Tuesday, 20 November 2007

ETS & Evangelicals misunderstanding sola scriptura?

The Evangelical Theological Society (ETS) is not particularly well-known to most UK evangelicals. It describes itself as "a professional society of Biblical scholars, teachers, pastors and others involved in evangelical scholarship in order to serve Christ and His Church" which was founded in 1949 and "devoted to the inerrancy and inspiration of the Scriptures and the gospel of Jesus Christ". Its doctrinal basis is short and focussed - "The Bible alone, and the Bible in its entirety, is the Word of God written and is therefore inerrant in the autographs. God is a Trinity, Father, Son, and Holy Spirit, each an uncreated person, one in essence, equal in power and glory."

The Society apparently has over 4,000 members, publishes a quarterly journal, the Journal of the Evangelical Theological Society (JETS) - recent back copies are accesible online - and has an annual conference which is taking place at present.

ETS has been in the news in recent years due to attempts by certain conservative evangelicals to remove leading theologians such as Clark Pinnock who are seen as too progressive/liberal and because its President, Frank Beckwith, resigned last May on becoming a Roman Catholic.

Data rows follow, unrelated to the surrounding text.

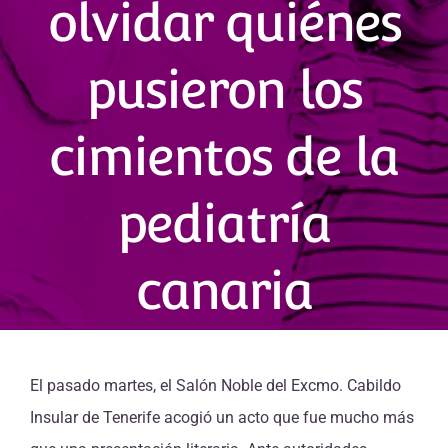
olvidar quiénes
pusieron los
cimientos de la
pediatría
canaria
El pasado martes, el Salón Noble del Excmo. Cabildo
Insular de Tenerife acogió un acto que fue mucho más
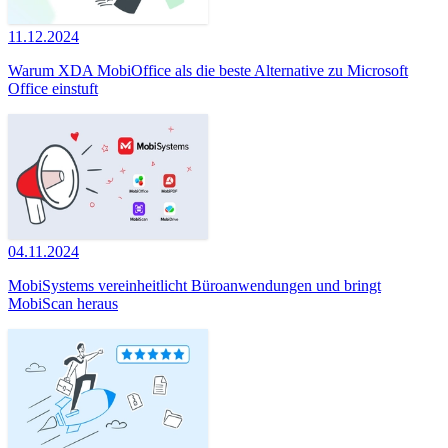
11.12.2024
Warum XDA MobiOffice als die beste Alternative zu Microsoft
Office einstuft
04.11.2024
MobiSystems vereinheitlicht Büroanwendungen und bringt
MobiScan heraus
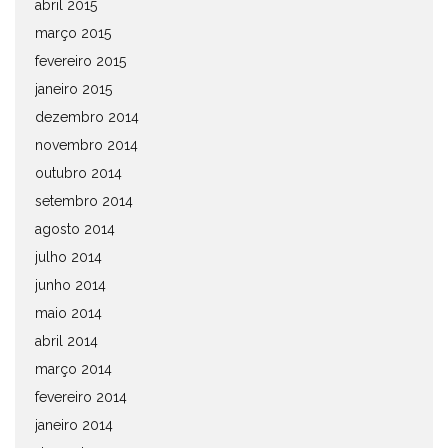
abril 2015
março 2015
fevereiro 2015
janeiro 2015
dezembro 2014
novembro 2014
outubro 2014
setembro 2014
agosto 2014
julho 2014
junho 2014
maio 2014
abril 2014
março 2014
fevereiro 2014
janeiro 2014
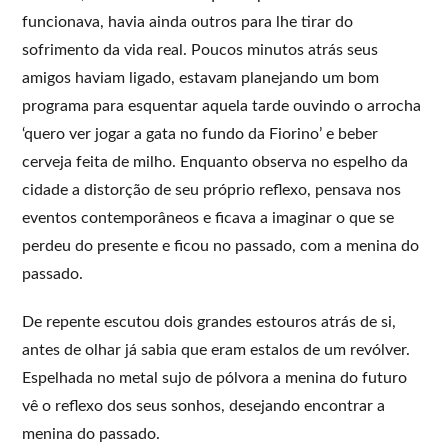
funcionava, havia ainda outros para lhe tirar do
sofrimento da vida real. Poucos minutos atrás seus
amigos haviam ligado, estavam planejando um bom
programa para esquentar aquela tarde ouvindo o arrocha
‘quero ver jogar a gata no fundo da Fiorino’ e beber
cerveja feita de milho. Enquanto observa no espelho da
cidade a distorção de seu próprio reflexo, pensava nos
eventos contemporâneos e ficava a imaginar o que se
perdeu do presente e ficou no passado, com a menina do
passado.
De repente escutou dois grandes estouros atrás de si,
antes de olhar já sabia que eram estalos de um revólver.
Espelhada no metal sujo de pólvora a menina do futuro
vê o reflexo dos seus sonhos, desejando encontrar a
menina do passado.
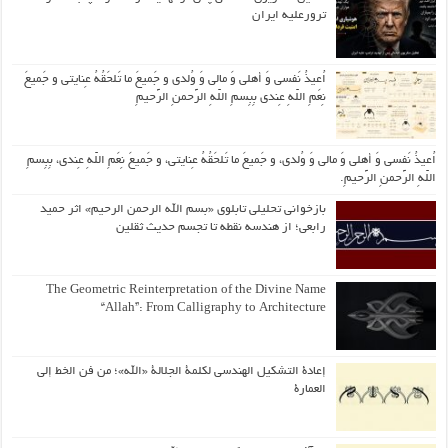
ترورعلیه ایران
اُعیذُ نَفسی وَ أهلی وَ مالی وَ وُلدی و جَمیعَ ما تَلحَقُهُ عِنایتی و جَمیعَ
نِعَمِ اللّهِ عِندی بِبِسمِ اللّهِ الرَّحمنِ الرَّحیمِ
اُعیذُ نَفسی وَ أهلی وَ مالی وَ وُلدی، و جَمیعَ ما تَلحَقُهُ عِنایتی، و جَمیعَ نِعَمِ اللّهِ عِندی، بِبِسمِ
اللّهِ الرَّحمنِ الرَّحیمِ.
بازخوانی تحلیلی تابلوی «بسم الله الرحمن الرحیم» اثر حمید
رابعی؛ از هندسه نقطه تا تجسم حدیث ثقلین
The Geometric Reinterpretation of the Divine Name
“Allah”: From Calligraphy to Architecture
إعادة التشكيل الهندسي لكلمة الجلالة «الله»؛ من فن الخط إلى
العمارة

Christianity Today’s blog reports what is apparently one of the most controversial papers at this year’s conference which was given by evangelical philosopher J.P. Moreland. He has responded to this report (and some of the comments on it) on his own blog where - contrary to the end of the CT report - he has also posted his paper which is entitled How Evangelicals Became Over-Committed to the Bible and What can be Done about It

The reason it is controversial is clear from the opening paragraph:

In the actual practices of the Evangelical community in North America, there is an over-commitment to Scripture in a way that is false, irrational, and harmful to the cause of Christ. And it has produced a mean-spiritedness among the over-committed that is a grotesque and often ignorant distortion of discipleship unto the Lord Jesus.

While some evangelicals will find the idea of ’an over-commitment to Scripture’ as odd, in fact the argument of the paper will I think strike most English, certainly most Anglican, evangelicals as obvious (even if those of more Barthian sympathies may be cautious about his strong advocacy of natural theology and natural law). Its apparently contentious nature in a conference of evangelical scholars and church leaders appears from here as another sign of the difference in culture between UK and American evangelicalism (also evident in the ETS focus on ’inerrancy’, a term which has thankfully never become a shibboleth or gained a strong following in British evangelicalism). Having said that, there is perhaps the danger that in certain British conservative evangelical circles the error Moreland critiques is making an appearance. Two of the examples he cites - hostility to charismatic claims and an apparent belief that all that is really necessary for pastoral training, counselling etc is found in the Bible - do apparently have a following and can gain credibility as to their orthodoxy through appealing, however misleadingly, to the Reformation principle of sola Scriptura.

Moreland’s basic argument, however, appears to me to be similar to that which I learned a couple of decades ago as an undergraduate from a book by the evangelical philosopher, Arthur Holmes - All truth is God’s truth. It follows from this conviction that evangelicals need not be frightened of engaging with other academic disciplines, even if the fruits of these disciplines sometimes challenge traditional evangelical interpretations of Scripture. There are, obviously, critiques to be made at times of idolatrous and ideological approaches in academic study but it is also sometimes through learning from those other disciplines that we are enabled to recognise our evangelical blind-spots and discover afresh that God has yet more light to shine from his Word.